The bombers themselves were engineering feats. Doolitte and his crews stripped everything of excess weight—even the classified Norden bombsight—off the aircraft. They’d be flying too low in the surprise attack anyway and the bombsight worked best at higher altitudes. Off it went; a makeshift bombsight of light wire was hand-designed in its place. They stripped 230 pounds of radio gear, replaced the rear guns with wooden dummies, and designed a novel bladder that would collapse as fuel was consumed, giving each crew of five a little more elbow room.
The morning of April 18, 1942, Cole was assigned to fly as Doolittle’s co-pilot. He was on his way to breakfast in the ship’s mess when the Raiders were ordered to their aircraft. They were still several hours and 200 miles away from their launch point when the Navy detected a Japanese ship and feared they’d lost the element of surprise.
“The PA announced, ‘Army pilots, man your planes!’” Cole told HistoryNet.com in a 2014 interview. The seas were rough and “water was coming up over the bow and causing problems, with the airplanes beginning to slip around on deck,” Cole said.
At the Florida ceremony, Air Force Chief of Staff Gen. C.Q. Brown, Jr. said it was notable that Cole was on the lead aircraft, not only because he and Doolittle were leading the mission to Japan, but because as the first plane off the Hornet, they had the least amount of runway.
But those rough conditions and wind also helped all 16 bombers get off deck and reach their target. Flight deck crews timed the release of each bomber just as the carrier was cresting, so as the bomber gathered speed, “the carrier just dropped out from underneath the airplane,” Cole told HistoryNet.

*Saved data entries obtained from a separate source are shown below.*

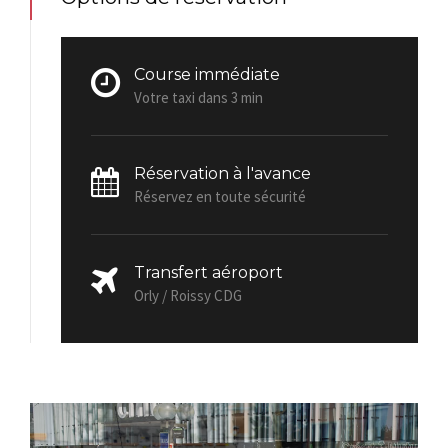
Course immédiate
Votre taxi dans 3 min
Réservation à l'avance
Réservez en toute sécurité
Transfert aéroport
Orly / Roissy CDG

Not all of the 80 men who took off from the Hornet made it home. Three died as the low-on-fuel bombers raced to reach China’s coastline before crashing. Eight were captured by the Japanese in China; of these, three were executed and one died of starvation and mistreatment as a POW.
Cole gave the last Raider toast for the group in 2017, when he became the group’s final surviving member. He’d also built the wood and velvet-lined carrying case that held each of the goblets, and is now cared for by the National Museum of the United States Air Force.
And when former Air Force Secretary Deborah Lee James announced that the nation’s future B-21 stealth bomber would carry the Raider name at a 2016 Air Force Association conference, Cole was in attendance.